▶ _WHAT THE TASK REQUIRES_
The answer must be every entry below, word for word, with the pictures left out.

RECORDS SUPPLIED section start

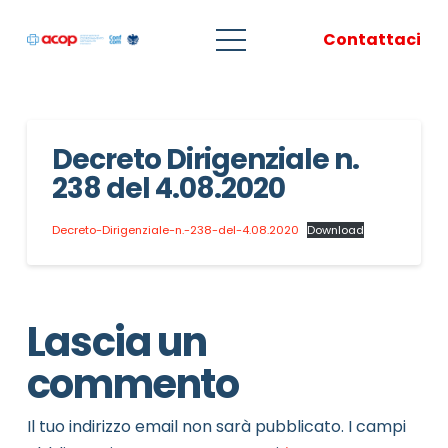
Contattaci
Decreto Dirigenziale n.
238 del 4.08.2020
Decreto-Dirigenziale-n.-238-del-4.08.2020
Download
Lascia un
commento
Il tuo indirizzo email non sarà pubblicato.
I campi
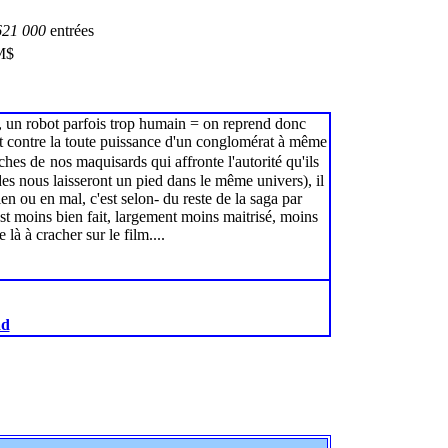
621 000
entrées
M$
es, un robot parfois trop humain = on reprend donc
nt contre la toute puissance d'un conglomérat à même
oches de
nos maquisards qui affronte l'autorité qu'ils
des nous laisseront un pied dans le même univers), il
en ou en mal, c'est selon- du reste de la saga par
st moins bien fait, largement moins maitrisé, moins
là à cracher sur le film....
ad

RECORDS SUPPLIED section end

▶ _SOLUTION TO THE EXERCISE_
Contattaci
Decreto Dirigenziale n.
238 del 4.08.2020
Decreto-Dirigenziale-n.-238-del-4.08.2020
Download
Lascia un
commento
Il tuo indirizzo email non sarà pubblicato.
I campi
621 000
entrées
M$
es, un robot parfois trop humain = on reprend donc
nt contre la toute puissance d'un conglomérat à même
oches de
nos maquisards qui affronte l'autorité qu'ils
des nous laisseront un pied dans le même univers), il
en ou en mal, c'est selon- du reste de la saga par
st moins bien fait, largement moins maitrisé, moins
là à cracher sur le film....
ad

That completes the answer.